TRNC-Staatspräsident hat nach Angaben des staatlichen Rundfunksenders BRT mit dem US-amerikanischen Vize-Präsidenten Biden telefoniert um mit ihm über die Verhandlungen zu sprechen. Derzeit ist geplant, die Gespräche zwischen Nord und Süd nun zu intensivieren. So sind Ende August und Anfang September sieben direkte Gesprächsrunden zwischen den beiden Staatschefs anberaumt. Oft kam es in der Vergangenheit vor allem zu Gesprächen auf Arbeitsgruppenebene unter der Leitung der Unterhändler. Auf türkischzyprischer Seite hat Ex-Außenminister Özdil Nami (CTP) diese Funktion inne. Am Ende der Phase der intensivierten direkten Gespräche fliegen TRNC-Präsident Akinci und sein zyperngriechischer Amtskollege Anastasiadis nach New York um mit VN-Generalsekretär die Ergebnisse zu besprechen.
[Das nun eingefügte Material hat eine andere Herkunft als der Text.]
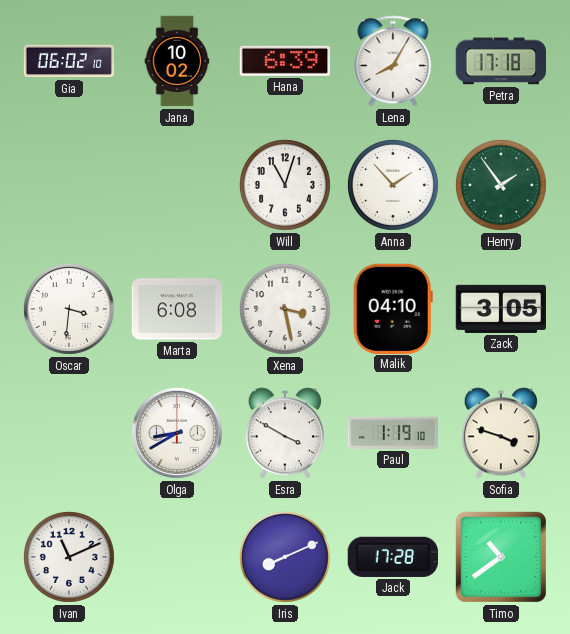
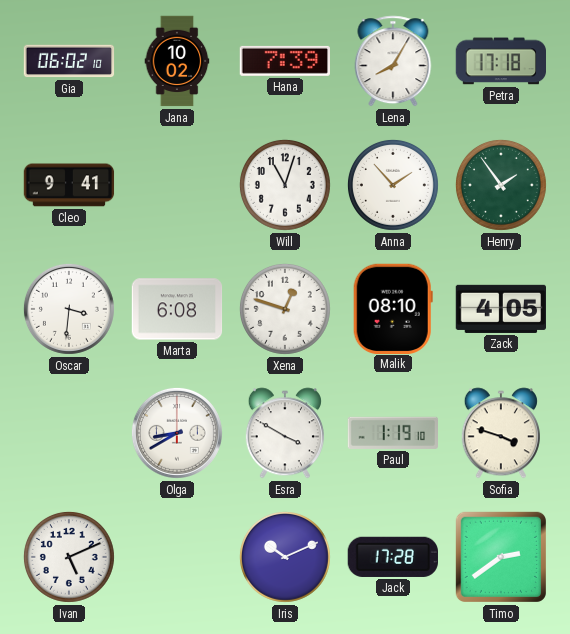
Hana: 6:39 -> 7:39
Cleo: none -> 9:41
Xena: 3:28 -> 12:48
Malik: 04:10 -> 08:10
Zack: 3:05 -> 4:05
Ivan: 11:11 -> 5:11
Iris: 8:11 -> 10:11
Timo: 10:39 -> 2:39
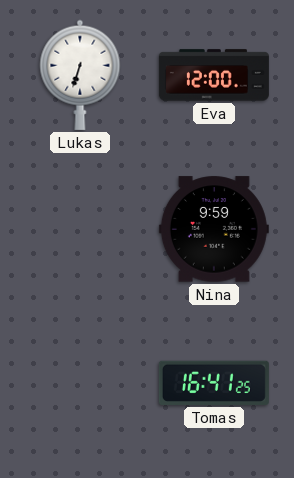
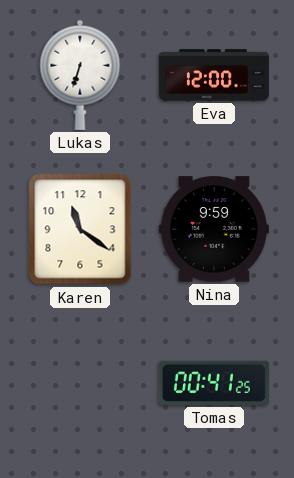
Karen: none -> 11:21
Tomas: 16:41 -> 00:41
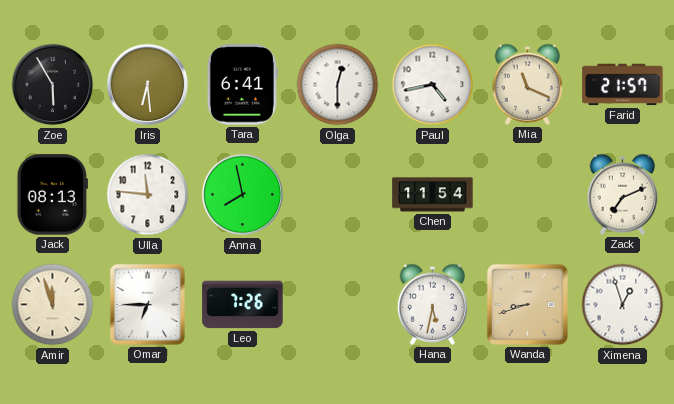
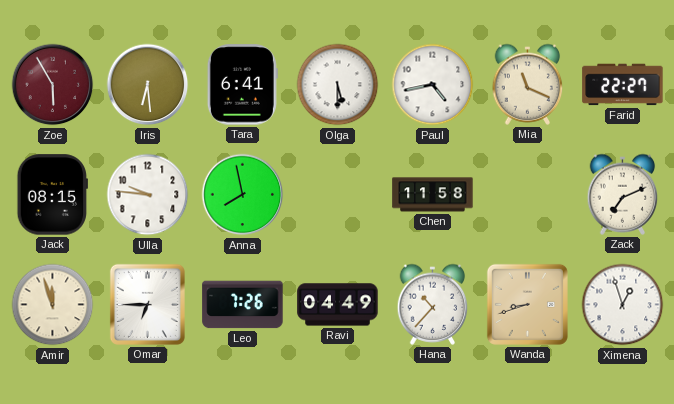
Zoe dial: black -> burgundy
Olga: 12:30 -> 5:30
Farid: 21:57 -> 22:27
Jack: 08:13 -> 08:15
Ulla: 11:46 -> 9:46
Chen: 11:54 -> 11:58
Ravi: none -> 04:49
Hana: 5:32 -> 10:37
Eine tragfähige Lösung soll bis Ende 2016 stehen.

Präsident Akinci in Ankara

TRNC-Staatspräsident Mustafa Akinci hat in Ankara seinen türkischen Amtskollegen Erdogan getroffen. Dabei bedankte sich der türkische Präsident bei Akinci für die Unterstützung, die Ankara nach dem gescheiterten Putschversuch auf Nordzypern erfahren habe. Hauptthema der Gespräche waren die Zypernverhandlungen. Akinci hob hervor, dass es Ziel der inseltürkischen Seite sei, eine tragfähige und dauerhafte Lösung im Rahmen der VN-Parameter zu finden. Erdogan seinerseits unterstrich, dass es oberstes Ziel der türkischen Zypernpolitik sei, die Gleichberechtigung der Zyperntürken zu erreichen. Diese Gleichbehandlung als zweites Staatsvolk ist bereits in den Verträgen von London und Zürich 1959/60 verbrieft worden. Damals wurde Zypern von Großbritannien unabhängig.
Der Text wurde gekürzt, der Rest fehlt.